With the junior technician lifting up the right front leg, I severed all the muscle attachment to the ribs, and we reflected the front leg over the horses back to expose most of the ribs. Then I severed the lower cartilage attachments of the ribs to the sternum. The other technician, standing at the horse’s back, pull up several ribs as I cut the intercostal muscles.
There is was, the pericardium, that sack around the heart, distended with blood. I was vindicated, my diagnosis was spot on. Cardiac Tamponade occurs when the pericardium fills with fluid, usually blood. That constricts the hear’s function. If it is a slow accumulation, it can be recognized and corrected. If it is sudden, it results in sudden death.
“I’ll be damn,” Dr. Norrdin said. “Now, let’s find out just what happened to allow Larsen to win the game.”
“Verminous arteritis,” I said.
“Now you are really sticking your neck out,” Dr. Norrdin said. “But this time, I think you are probably correct.”
We opened the pericardium and drained a surprising amount of blood. The heart was small in appearance because it had not been able to fill with blood. And there it was, a hole in the aorta, right where it came out of the heart. This hole, the size of a match stick, would have filled the pericardium with blood in seconds. A very sudden death would have resulted.
“You guys pull the heart and lungs with the aorta attached,” Dr. Norrdin said. “Try to keep the aorta intact all the way down to the mesenteric artery.”
In the horse, one of the critical intestinal parasites, a large strongyle, Strongylus vulgaris, has a larval stage that causes severe damage and inflammation to the mesenteric artery, the main artery to the gut. This is one of the leading causes of colic in the horse.

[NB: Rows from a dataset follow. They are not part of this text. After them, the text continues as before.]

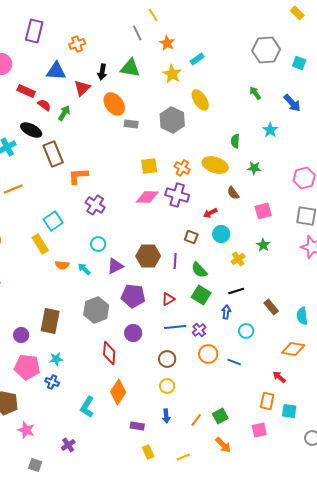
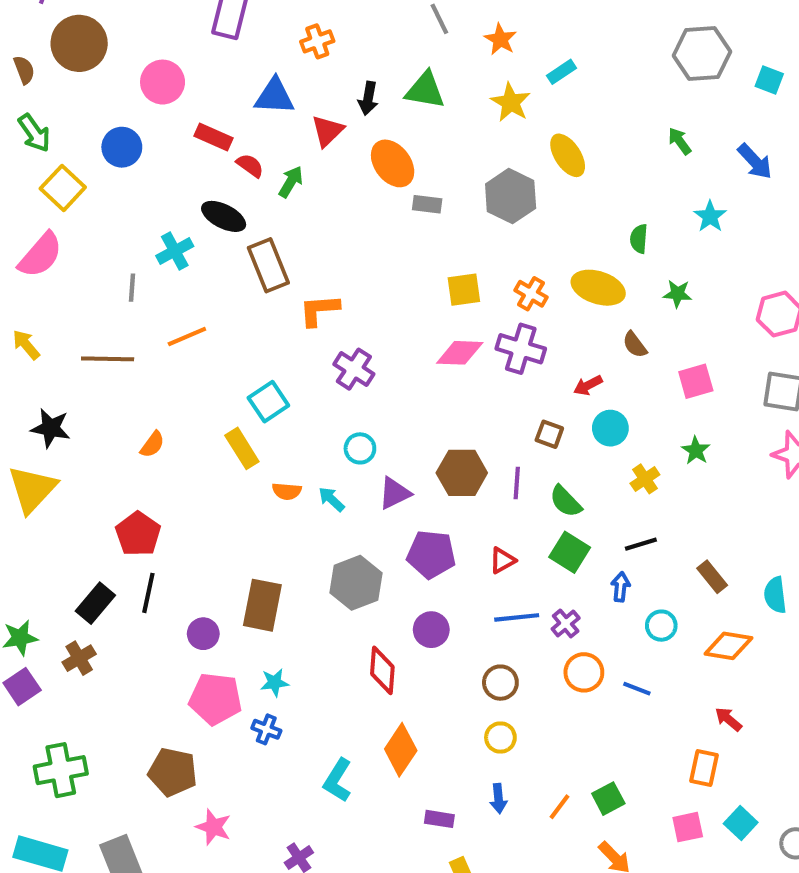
orange diamond: (293, 349) -> (728, 646), moved
cyan square: (289, 411) -> (741, 823), moved, turned 35

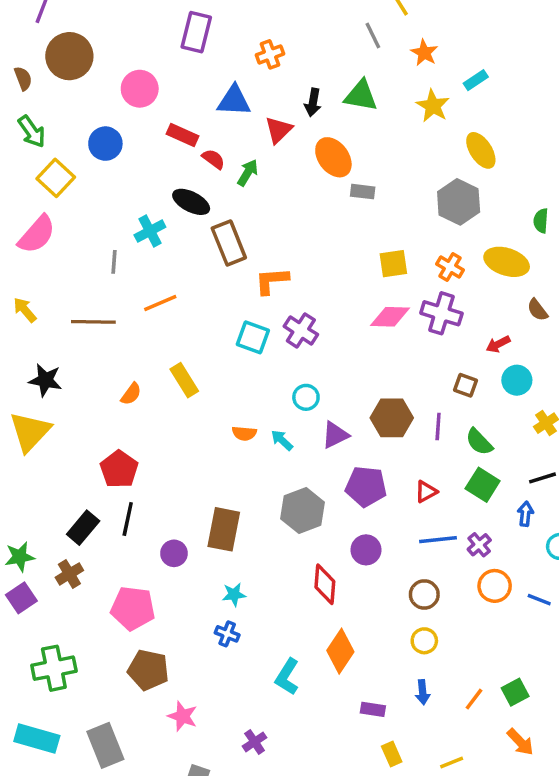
gray hexagon: (511, 196) -> (459, 202), moved
cyan square: (268, 402) -> (253, 337), moved, turned -36
yellow rectangle: (242, 448) -> (184, 380), moved
pink pentagon: (215, 699) -> (133, 608), moved

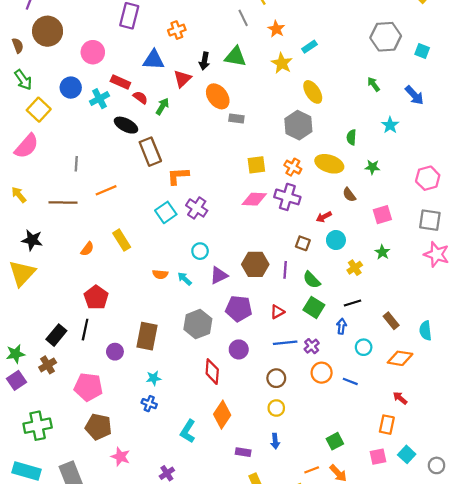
cyan cross: (150, 231) -> (99, 99), moved
cyan square: (253, 337) -> (166, 212), turned 35
red pentagon: (119, 469) -> (96, 297), moved
orange line: (474, 699) -> (312, 470), moved, turned 32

We opened the aorta from the heart to the mesenteric artery. There were lesions the entire length of the aorta. The root of the mesenteric artery was swollen and heavily involved with verminous arteritis. This is the standard location of those lesions. The fact that lesions were also located along the entire length of the aorta was an indication of a massive infestation with this dangerous parasite.
“If this horse did not die from this cardiac tamponade, he would have died from severe colic before long,” Dr. Norrdin said. “This is as extensive of an arteritis as I have ever seen.”
“Do you think the rupture of the aorta was caused by the parasite?” I asked.
“Oh, most definitely! This owner needs to get his horses on a rigorous parasite control program, or he will be losing a lot of horses,” Dr. Norrdin said.
“And Larsen, don’t be too smug,” Dr. Norrdin said. “You will never see another case like this in your life. These once in a lifetime cases, just happen, early in your career and later in mine, but only once. Had this been on a test, all of your answers would have been marked wrong. You just had a lucky guess here today.”
Of course, Dr. Norrdin was correct. I never saw another case like this. I never read of another case like this. But having seen the damage from uncontrolled parasitic infections, it is much easier to make strong recommendations to horse owners about their parasite control programs.